## WHAT IS BEING ASKED
Each record below is to be retyped exactly, with its pictures omitted.

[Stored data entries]
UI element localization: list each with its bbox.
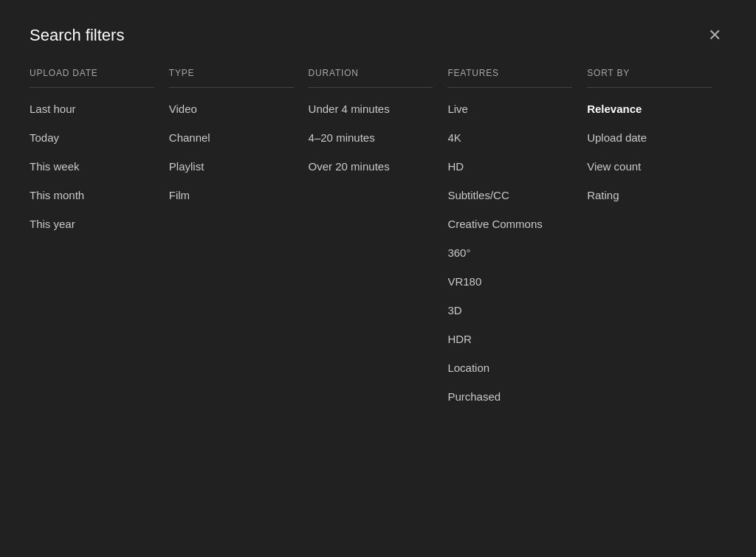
column-header-features: FEATURES <box>447 68 572 78</box>
filter-item-film[interactable]: Film <box>169 189 294 201</box>
filter-item-this-month[interactable]: This month <box>30 189 154 201</box>
filter-item-over-20-minutes[interactable]: Over 20 minutes <box>309 160 433 173</box>
filter-item-3d[interactable]: 3D <box>447 304 572 316</box>
filter-item-last-hour[interactable]: Last hour <box>30 103 154 115</box>
filter-item-4k[interactable]: 4K <box>447 131 572 144</box>
filter-item-this-year[interactable]: This year <box>30 218 154 230</box>
column-header-upload-date: UPLOAD DATE <box>30 68 154 78</box>
filter-item-hdr[interactable]: HDR <box>447 333 572 345</box>
filter-item-video[interactable]: Video <box>169 103 294 115</box>
filter-item-this-week[interactable]: This week <box>30 160 154 173</box>
filter-item-vr180[interactable]: VR180 <box>447 275 572 288</box>
filter-item-subtitles-cc[interactable]: Subtitles/CC <box>447 189 572 201</box>
filter-item-live[interactable]: Live <box>447 103 572 115</box>
column-sort-by: SORT BYRelevanceUpload dateView countRat… <box>587 68 726 419</box>
filter-item-location[interactable]: Location <box>447 361 572 374</box>
filter-item-rating[interactable]: Rating <box>587 189 712 201</box>
column-duration: DURATIONUnder 4 minutes4–20 minutesOver … <box>309 68 448 419</box>
filter-item-playlist[interactable]: Playlist <box>169 160 294 173</box>
column-features: FEATURESLive4KHDSubtitles/CCCreative Com… <box>447 68 587 419</box>
column-upload-date: UPLOAD DATELast hourTodayThis weekThis m… <box>30 68 169 419</box>
filter-item-under-4-minutes[interactable]: Under 4 minutes <box>309 103 433 115</box>
column-divider-type <box>169 87 294 88</box>
filter-item-view-count[interactable]: View count <box>587 160 712 173</box>
filter-item-purchased[interactable]: Purchased <box>447 390 572 403</box>
search-filters-modal: Search filters ✕ UPLOAD DATELast hourTod… <box>0 0 756 557</box>
filter-item-360-[interactable]: 360° <box>447 246 572 259</box>
filter-item-relevance[interactable]: Relevance <box>587 103 712 115</box>
filter-item-upload-date[interactable]: Upload date <box>587 131 712 144</box>
modal-title: Search filters <box>30 26 124 45</box>
filter-item-channel[interactable]: Channel <box>169 131 294 144</box>
column-header-type: TYPE <box>169 68 294 78</box>
filter-item-hd[interactable]: HD <box>447 160 572 173</box>
filter-item-creative-commons[interactable]: Creative Commons <box>447 218 572 230</box>
filter-item-today[interactable]: Today <box>30 131 154 144</box>
modal-header: Search filters ✕ <box>30 24 726 47</box>
column-divider-upload-date <box>30 87 154 88</box>
filters-columns: UPLOAD DATELast hourTodayThis weekThis m… <box>30 68 726 419</box>
column-header-duration: DURATION <box>309 68 433 78</box>
column-divider-features <box>447 87 572 88</box>
column-divider-duration <box>309 87 433 88</box>
column-header-sort-by: SORT BY <box>587 68 712 78</box>
filter-item-4-20-minutes[interactable]: 4–20 minutes <box>309 131 433 144</box>
close-button[interactable]: ✕ <box>703 24 726 47</box>
column-type: TYPEVideoChannelPlaylistFilm <box>169 68 309 419</box>
column-divider-sort-by <box>587 87 712 88</box>
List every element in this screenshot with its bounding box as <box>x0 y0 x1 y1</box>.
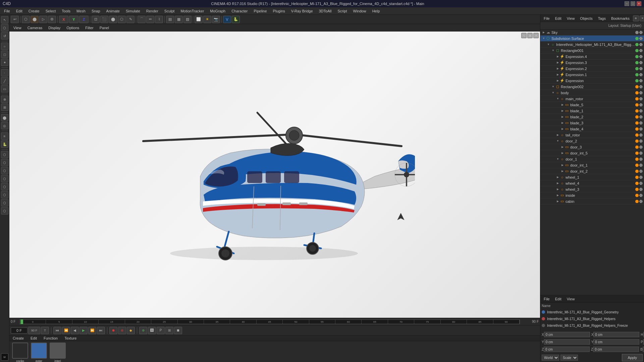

## RESULT
UI element localization: list each with its bbox.
column-header-features: FEATURES <box>447 68 572 78</box>
filter-item-film[interactable]: Film <box>169 189 294 201</box>
filter-item-this-month[interactable]: This month <box>30 189 154 201</box>
filter-item-over-20-minutes[interactable]: Over 20 minutes <box>309 160 433 173</box>
filter-item-3d[interactable]: 3D <box>447 304 572 316</box>
filter-item-last-hour[interactable]: Last hour <box>30 103 154 115</box>
filter-item-4k[interactable]: 4K <box>447 131 572 144</box>
filter-item-this-year[interactable]: This year <box>30 218 154 230</box>
column-header-upload-date: UPLOAD DATE <box>30 68 154 78</box>
filter-item-hdr[interactable]: HDR <box>447 333 572 345</box>
filter-item-video[interactable]: Video <box>169 103 294 115</box>
filter-item-this-week[interactable]: This week <box>30 160 154 173</box>
filter-item-vr180[interactable]: VR180 <box>447 275 572 288</box>
filter-item-subtitles-cc[interactable]: Subtitles/CC <box>447 189 572 201</box>
filter-item-live[interactable]: Live <box>447 103 572 115</box>
column-sort-by: SORT BYRelevanceUpload dateView countRat… <box>587 68 726 419</box>
filter-item-location[interactable]: Location <box>447 361 572 374</box>
filter-item-rating[interactable]: Rating <box>587 189 712 201</box>
column-duration: DURATIONUnder 4 minutes4–20 minutesOver … <box>309 68 448 419</box>
filter-item-playlist[interactable]: Playlist <box>169 160 294 173</box>
column-features: FEATURESLive4KHDSubtitles/CCCreative Com… <box>447 68 587 419</box>
column-upload-date: UPLOAD DATELast hourTodayThis weekThis m… <box>30 68 169 419</box>
filter-item-under-4-minutes[interactable]: Under 4 minutes <box>309 103 433 115</box>
column-divider-type <box>169 87 294 88</box>
filter-item-view-count[interactable]: View count <box>587 160 712 173</box>
filter-item-purchased[interactable]: Purchased <box>447 390 572 403</box>
search-filters-modal: Search filters ✕ UPLOAD DATELast hourTod… <box>0 0 756 557</box>
filter-item-360-[interactable]: 360° <box>447 246 572 259</box>
filter-item-relevance[interactable]: Relevance <box>587 103 712 115</box>
filter-item-upload-date[interactable]: Upload date <box>587 131 712 144</box>
modal-title: Search filters <box>30 26 124 45</box>
filter-item-channel[interactable]: Channel <box>169 131 294 144</box>
column-header-type: TYPE <box>169 68 294 78</box>
filter-item-hd[interactable]: HD <box>447 160 572 173</box>
filter-item-creative-commons[interactable]: Creative Commons <box>447 218 572 230</box>
filter-item-today[interactable]: Today <box>30 131 154 144</box>
modal-header: Search filters ✕ <box>30 24 726 47</box>
column-divider-upload-date <box>30 87 154 88</box>
filters-columns: UPLOAD DATELast hourTodayThis weekThis m… <box>30 68 726 419</box>
column-header-duration: DURATION <box>309 68 433 78</box>
column-divider-features <box>447 87 572 88</box>
column-divider-duration <box>309 87 433 88</box>
column-header-sort-by: SORT BY <box>587 68 712 78</box>
filter-item-4-20-minutes[interactable]: 4–20 minutes <box>309 131 433 144</box>
close-button[interactable]: ✕ <box>703 24 726 47</box>
column-type: TYPEVideoChannelPlaylistFilm <box>169 68 309 419</box>
column-divider-sort-by <box>587 87 712 88</box>
List every element in this screenshot with its bounding box as <box>x0 y0 x1 y1</box>.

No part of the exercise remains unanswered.